Its figurative usage is more recent, especially the second figurative sense of wear thin:

  1. Be weakened or diminished gradually, as in My patience is wearing thin. (Late 1800s)
  1. Become less convincing, acceptable, or popular, as in His excuses are wearing thin. (First half of 1990s) Both usages transfer the thinning of a physical object, such as cloth, to nonmaterial characteristics.

(The American Heritage Dictionary)

Note that Google Books usage examples of wear thin from 18th c. and most of 19th c. are in the physical sense.

  • Do you know why "thin" was added to "wear"?
    – user387044
    Commented Mar 5, 2021 at 5:16
  • 1
    @Sphinx - I think it is a natural addition of an adjective that makes the concept of wearing (use/consume by friction) stronger.
    – user 66974
    Commented Mar 5, 2021 at 7:44

Many objects, particularly moving parts of say an engine, need to be lubricated. This prevents friction between the moving parts which started life a certain size. Too much friction removes material from either of the moving objects. They are no longer the correct size, so as a result they can fail. Also a carpet can wear thin from the friction caused by umpteen footsteps, each causing friction.Too many footsteps mean the carpet could wear thin. If too thin, the carpet fibres will break and, eventually, there will be a hole exposing the floor beneath. This is the consequence of ‘wearing [too] thin.’ This example can be used with the concept of ‘patience’.

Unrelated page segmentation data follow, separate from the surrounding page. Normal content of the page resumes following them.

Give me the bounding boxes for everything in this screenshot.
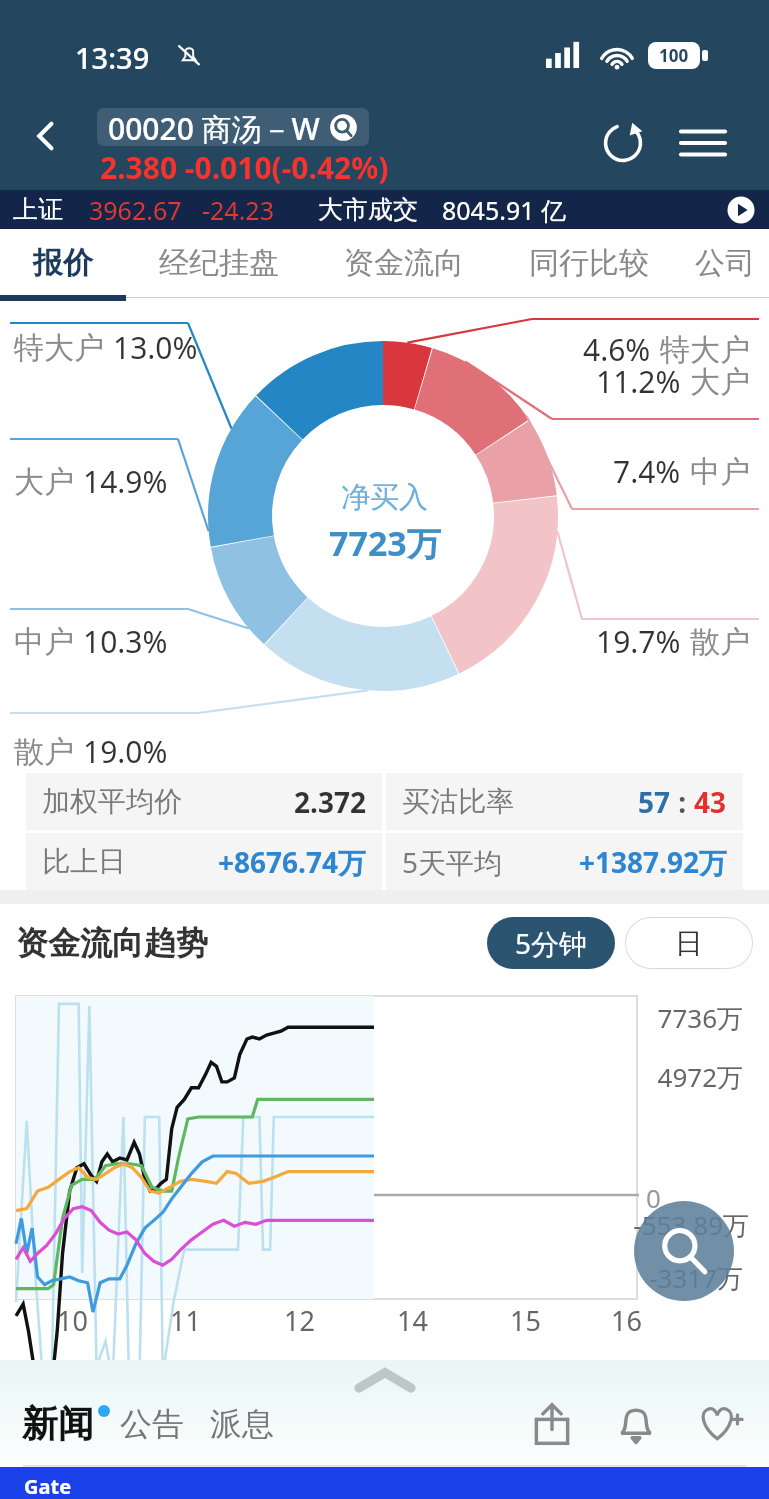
staticText: 2.372 [294, 783, 366, 821]
staticText: 公司 [695, 244, 755, 282]
button[interactable]: Refresh [592, 112, 654, 174]
staticText: 7.4% [613, 451, 681, 492]
button[interactable]: Share [521, 1393, 583, 1455]
staticText: 资金流向 [344, 244, 464, 282]
staticText: 新闻 [22, 1401, 94, 1446]
staticText: 7736万 [0, 1000, 743, 1036]
staticText: 19.7% [596, 621, 681, 662]
staticText: -24.23 [202, 193, 274, 227]
button[interactable]: 新闻 [22, 1401, 94, 1446]
staticText: -3317万 [0, 1260, 743, 1296]
staticText: 11 [170, 1302, 201, 1339]
button[interactable]: 加权平均价 [26, 773, 382, 830]
button[interactable]: 资金流向 [311, 229, 496, 297]
staticText: 大户 [690, 363, 750, 401]
staticText: 净买入 [341, 479, 428, 516]
staticText: 比上日 [42, 844, 126, 879]
staticText: 43 [694, 783, 727, 821]
button[interactable]: Back [18, 108, 74, 164]
staticText: 13:39 [75, 38, 150, 77]
staticText: -553.89万 [0, 1207, 749, 1243]
staticText: 上证 [13, 194, 63, 225]
staticText: Gate [24, 1473, 72, 1499]
staticText: 16 [611, 1302, 642, 1339]
staticText: : [671, 783, 694, 821]
staticText: 15 [510, 1302, 541, 1339]
staticText: 特大户 [660, 331, 750, 369]
staticText: 报价 [33, 244, 93, 282]
button[interactable]: 公告 [120, 1404, 184, 1444]
staticText: 57 [638, 783, 671, 821]
button[interactable]: 派息 [210, 1404, 274, 1444]
staticText: 加权平均价 [42, 784, 182, 819]
staticText: 8045.91 亿 [442, 193, 567, 227]
staticText: 5天平均 [402, 843, 503, 881]
staticText: 7723万 [329, 520, 441, 566]
staticText: +1387.92万 [579, 843, 727, 881]
staticText: 100 [659, 44, 689, 67]
staticText: 散户 [690, 623, 750, 661]
staticText: 12 [284, 1302, 315, 1339]
button[interactable]: 报价 [0, 229, 126, 297]
button[interactable]: Search [634, 1201, 734, 1301]
button[interactable]: 5天平均 [386, 833, 743, 890]
button[interactable]: Menu [672, 112, 734, 174]
staticText: 大市成交 [318, 194, 418, 225]
staticText: 5分钟 [515, 924, 588, 962]
button[interactable]: Add to watchlist [689, 1393, 751, 1455]
staticText: 公告 [120, 1404, 184, 1444]
staticText: 00020 商汤－W [108, 108, 320, 146]
staticText: 10 [57, 1302, 88, 1339]
button[interactable]: 公司 [681, 229, 769, 297]
staticText: 日 [675, 926, 703, 961]
staticText: 13.0% [113, 327, 198, 368]
button[interactable]: 经纪挂盘 [126, 229, 311, 297]
staticText: 中户 [690, 453, 750, 491]
staticText: 2.380 -0.010(-0.42%) [100, 147, 389, 188]
button[interactable]: 比上日 [26, 833, 382, 890]
button[interactable]: 00020 商汤－W [97, 108, 369, 146]
staticText: 散户 [14, 733, 74, 771]
staticText: 4972万 [0, 1059, 743, 1095]
staticText: 同行比较 [529, 244, 649, 282]
staticText: 4.6% [583, 329, 651, 370]
button[interactable]: 同行比较 [496, 229, 681, 297]
staticText: +8676.74万 [218, 843, 366, 881]
staticText: 19.0% [83, 731, 168, 772]
staticText: 14.9% [83, 461, 168, 502]
button[interactable]: 上证 [0, 190, 769, 229]
staticText: 经纪挂盘 [159, 244, 279, 282]
button[interactable]: 买沽比率 [386, 773, 743, 830]
button[interactable]: Alerts [605, 1393, 667, 1455]
staticText: 10.3% [83, 621, 168, 662]
staticText: 大户 [14, 463, 74, 501]
button[interactable]: 日 [625, 917, 753, 969]
button[interactable]: 5分钟 [487, 917, 615, 969]
staticText: 0 [646, 1180, 661, 1215]
staticText: 派息 [210, 1404, 274, 1444]
staticText: 11.2% [596, 361, 681, 402]
staticText: 买沽比率 [402, 784, 514, 819]
staticText: 资金流向趋势 [16, 923, 208, 963]
staticText: 特大户 [14, 329, 104, 367]
staticText: 14 [397, 1302, 428, 1339]
staticText: 中户 [14, 623, 74, 661]
button[interactable]: Next [726, 195, 756, 225]
staticText: 3962.67 [89, 193, 182, 227]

A definition of wear that fits here:

Undergo damage, erosion, or destruction as a result of friction or use.

If something like a piece of clothing or a rope wears thin, it gets threadbare over time because of friction.

Taken figuratively, patience or a joke can lose its effectiveness after overuse.

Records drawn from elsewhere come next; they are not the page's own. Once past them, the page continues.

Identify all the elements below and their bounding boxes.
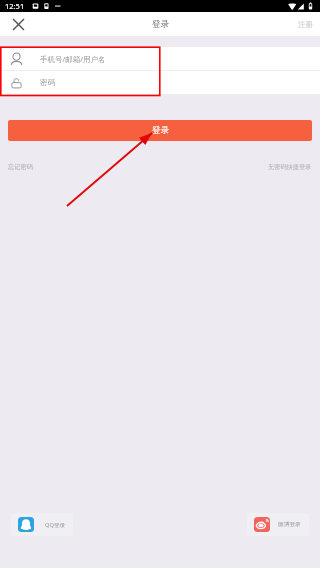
- staticText: QQ登录: [45, 521, 66, 529]
- staticText: 无密码快捷登录: [268, 163, 312, 171]
- button[interactable]: 手机号/邮箱/用户名: [0, 47, 320, 70]
- staticText: 注册: [298, 20, 313, 29]
- button[interactable]: QQ登录: [11, 513, 73, 536]
- staticText: 忘记密码: [8, 163, 34, 171]
- button[interactable]: 微博登录: [247, 513, 309, 536]
- button[interactable]: 无密码快捷登录: [268, 163, 312, 171]
- staticText: 密码: [40, 78, 55, 87]
- staticText: 12:51: [5, 1, 25, 11]
- staticText: 微博登录: [278, 521, 301, 528]
- staticText: 登录: [152, 19, 169, 30]
- button[interactable]: 忘记密码: [8, 163, 34, 171]
- button[interactable]: 密码: [0, 71, 320, 94]
- button[interactable]: 注册: [298, 20, 313, 29]
- button[interactable]: Close: [6, 12, 30, 36]
- staticText: 手机号/邮箱/用户名: [40, 54, 106, 64]
- button[interactable]: 登录: [8, 120, 312, 141]
- staticText: 登录: [152, 125, 169, 136]
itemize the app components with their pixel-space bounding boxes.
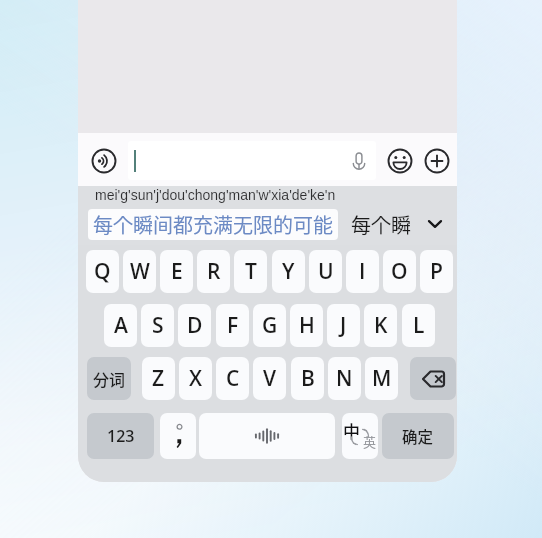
button[interactable]: R <box>197 250 230 293</box>
staticText: D <box>187 311 203 340</box>
staticText: O <box>391 257 408 286</box>
button[interactable]: Voice input <box>88 145 120 177</box>
staticText: I <box>359 257 366 286</box>
button[interactable]: U <box>309 250 342 293</box>
button[interactable]: Y <box>272 250 305 293</box>
button[interactable]: P <box>420 250 453 293</box>
staticText: F <box>227 311 239 340</box>
staticText: M <box>372 364 392 393</box>
button[interactable]: H <box>290 304 323 347</box>
staticText: Y <box>282 257 295 286</box>
staticText: P <box>430 257 443 286</box>
staticText: H <box>299 311 315 340</box>
button[interactable]: Space <box>199 413 335 459</box>
button[interactable]: M <box>365 357 398 400</box>
button[interactable]: S <box>141 304 174 347</box>
staticText: S <box>152 311 164 340</box>
button[interactable]: E <box>160 250 193 293</box>
button[interactable] <box>128 141 376 180</box>
button[interactable]: 每个瞬 <box>351 209 411 240</box>
button[interactable]: C <box>216 357 249 400</box>
staticText: 确定 <box>402 425 434 447</box>
button[interactable]: 分词 <box>87 357 131 400</box>
button[interactable]: T <box>234 250 267 293</box>
button[interactable]: D <box>178 304 211 347</box>
button[interactable]: G <box>253 304 286 347</box>
staticText: Q <box>94 257 111 286</box>
staticText: X <box>189 364 203 393</box>
button[interactable]: Expand candidates <box>419 208 451 240</box>
button[interactable]: L <box>402 304 435 347</box>
staticText: N <box>336 364 353 393</box>
button[interactable]: Emoji <box>384 145 416 177</box>
staticText: 英 <box>363 432 377 451</box>
staticText: J <box>340 311 347 340</box>
staticText: K <box>374 311 388 340</box>
staticText: mei'g'sun'j'dou'chong'man'w'xia'de'ke'n <box>95 187 336 203</box>
button[interactable]: F <box>216 304 249 347</box>
button[interactable]: Switch Chinese English input <box>342 413 378 459</box>
button[interactable]: V <box>253 357 286 400</box>
button[interactable]: B <box>291 357 324 400</box>
staticText: C <box>226 364 240 393</box>
staticText: E <box>171 257 183 286</box>
staticText: 中 <box>343 418 360 443</box>
button[interactable]: 确定 <box>382 413 454 459</box>
button[interactable]: More options <box>421 145 453 177</box>
button[interactable]: Backspace <box>410 357 456 400</box>
staticText: A <box>114 311 128 340</box>
staticText: 每个瞬 <box>351 210 411 239</box>
staticText: G <box>262 311 278 340</box>
button[interactable]: Q <box>86 250 119 293</box>
button[interactable]: Punctuation <box>160 413 196 459</box>
button[interactable]: Z <box>142 357 175 400</box>
staticText: W <box>130 257 150 286</box>
button[interactable]: J <box>327 304 360 347</box>
staticText: Z <box>152 364 165 393</box>
staticText: 123 <box>107 425 135 447</box>
button[interactable]: X <box>179 357 212 400</box>
staticText: 每个瞬间都充满无限的可能 <box>93 210 333 239</box>
staticText: R <box>207 257 221 286</box>
staticText: T <box>245 257 257 286</box>
button[interactable]: I <box>346 250 379 293</box>
button[interactable]: N <box>328 357 361 400</box>
staticText: L <box>413 311 425 340</box>
button[interactable]: 每个瞬间都充满无限的可能 <box>88 209 338 240</box>
staticText: 分词 <box>93 367 126 390</box>
button[interactable]: A <box>104 304 137 347</box>
button[interactable]: O <box>383 250 416 293</box>
button[interactable]: K <box>364 304 397 347</box>
staticText: V <box>263 364 277 393</box>
button[interactable]: W <box>123 250 156 293</box>
button[interactable]: Voice message <box>343 145 375 177</box>
staticText: B <box>301 364 315 393</box>
button[interactable]: 123 <box>87 413 154 459</box>
staticText: U <box>318 257 334 286</box>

As for its etymology, the phrase seems to be in use in the literal sense of getting thinner through use in the early 19th century from what I could find on google books, and by the late 1800s there are plenty examples of the figurative sense.

  • Please attribute and link properly, showing where the quote starts and ends. The Lexico definition that fits is the one below the one you mention (2.1 no object, with adverbial or complement: Undergo damage, erosion, or destruction by friction or use.) You give the related transitive sense, (2). // This doesn't address the appearance of the actual colligation 'wear thin'. Commented Mar 4, 2021 at 11:31
  • 1
    Sorry, I'm on mobile and don't remember how to do the quoting off the top of my head, I'll edit it and add a link once I'm at my pc. Good point about it being transitive!
    – Curiosity
    Commented Mar 4, 2021 at 11:37

I wonder how wear and thin came to be used together and mean that (above).

Well I know we tend to rely on google for most things nowadays but surely not for this!

Has no one had a jumper or some socks that has been well worn?

Well if you have just before the holes appear at the elbows or heels if you hold them up you will be able to see through them. The material has become thin and almost worn through.

Leather on shoes, boots and harnesses also become thin with use

So something wears thin just before it breaks.